DATA SUPPLIED: Begin
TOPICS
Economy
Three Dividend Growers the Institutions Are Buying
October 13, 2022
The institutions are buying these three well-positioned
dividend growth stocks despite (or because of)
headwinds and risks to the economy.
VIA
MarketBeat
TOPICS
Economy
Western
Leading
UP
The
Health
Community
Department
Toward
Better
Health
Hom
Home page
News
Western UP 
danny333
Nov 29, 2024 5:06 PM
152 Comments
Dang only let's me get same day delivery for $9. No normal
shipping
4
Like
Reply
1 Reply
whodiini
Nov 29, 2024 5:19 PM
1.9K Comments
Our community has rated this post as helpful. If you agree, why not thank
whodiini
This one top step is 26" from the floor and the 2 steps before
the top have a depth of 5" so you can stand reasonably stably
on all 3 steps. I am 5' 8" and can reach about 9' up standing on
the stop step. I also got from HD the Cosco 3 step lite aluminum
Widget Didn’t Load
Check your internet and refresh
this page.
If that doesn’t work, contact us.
DATA SUPPLIED: End
DATA SUPPLIED: Begin
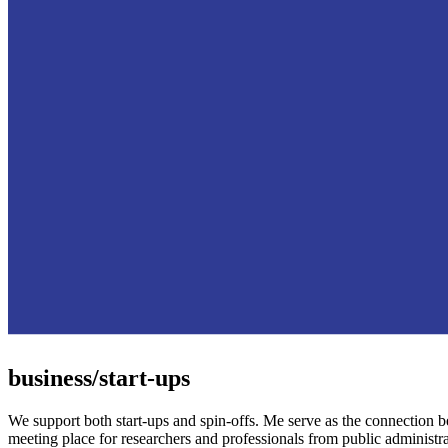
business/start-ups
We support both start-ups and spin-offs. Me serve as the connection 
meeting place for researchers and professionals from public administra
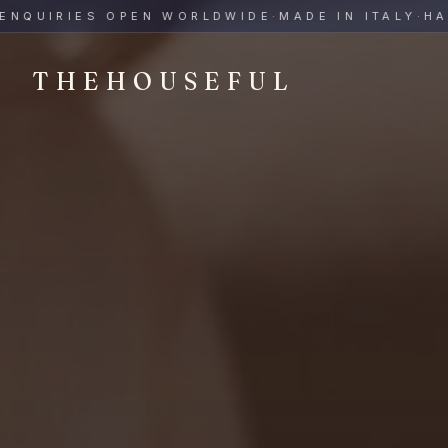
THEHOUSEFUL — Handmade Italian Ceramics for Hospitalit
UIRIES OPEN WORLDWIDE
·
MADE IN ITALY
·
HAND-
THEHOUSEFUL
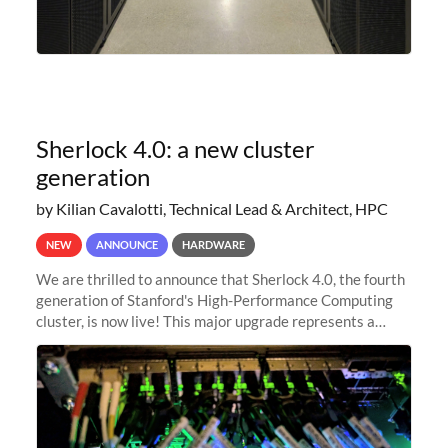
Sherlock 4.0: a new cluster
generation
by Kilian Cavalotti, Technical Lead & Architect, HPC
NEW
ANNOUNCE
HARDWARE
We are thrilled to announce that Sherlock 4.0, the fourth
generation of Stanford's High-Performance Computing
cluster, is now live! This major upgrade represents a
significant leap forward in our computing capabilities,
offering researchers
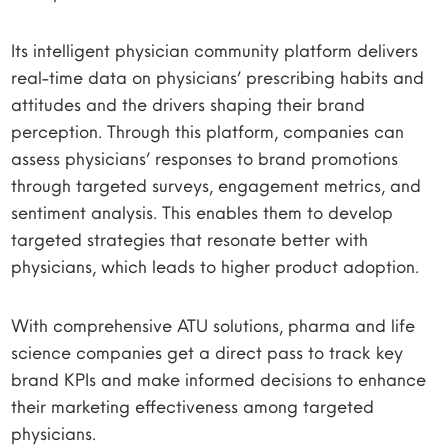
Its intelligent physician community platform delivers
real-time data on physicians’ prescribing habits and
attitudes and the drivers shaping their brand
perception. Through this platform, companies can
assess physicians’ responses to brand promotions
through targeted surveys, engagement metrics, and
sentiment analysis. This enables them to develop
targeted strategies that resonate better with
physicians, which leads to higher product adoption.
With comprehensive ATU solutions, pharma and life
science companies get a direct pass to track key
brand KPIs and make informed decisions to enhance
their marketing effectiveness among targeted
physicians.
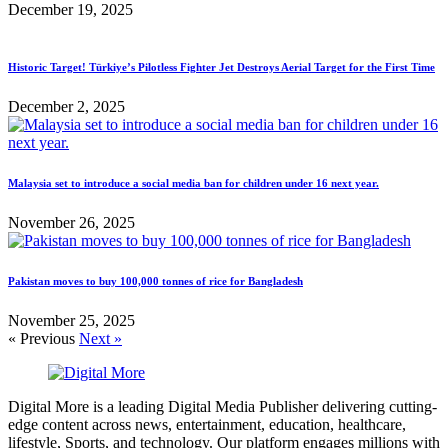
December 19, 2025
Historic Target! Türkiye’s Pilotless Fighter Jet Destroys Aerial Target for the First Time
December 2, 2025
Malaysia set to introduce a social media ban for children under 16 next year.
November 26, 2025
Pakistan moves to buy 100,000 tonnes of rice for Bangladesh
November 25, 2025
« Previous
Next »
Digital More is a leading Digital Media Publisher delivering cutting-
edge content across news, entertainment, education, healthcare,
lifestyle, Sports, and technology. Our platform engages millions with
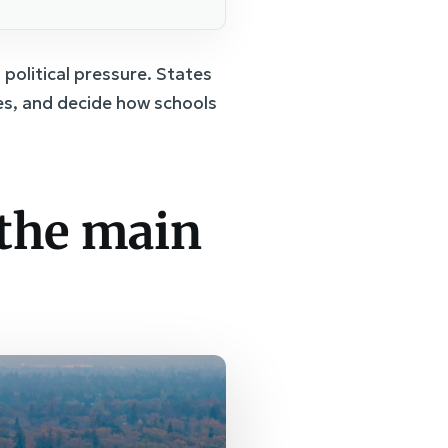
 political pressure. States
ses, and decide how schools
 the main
DATA SUPPLIED: End
> _WORK ORDER_
When a line in the data holds the word "start", show that line.

> _ANSWER FOR THIS EXERCISE_
business/start-ups
We support both start-ups and spin-offs. Me serve as the connection 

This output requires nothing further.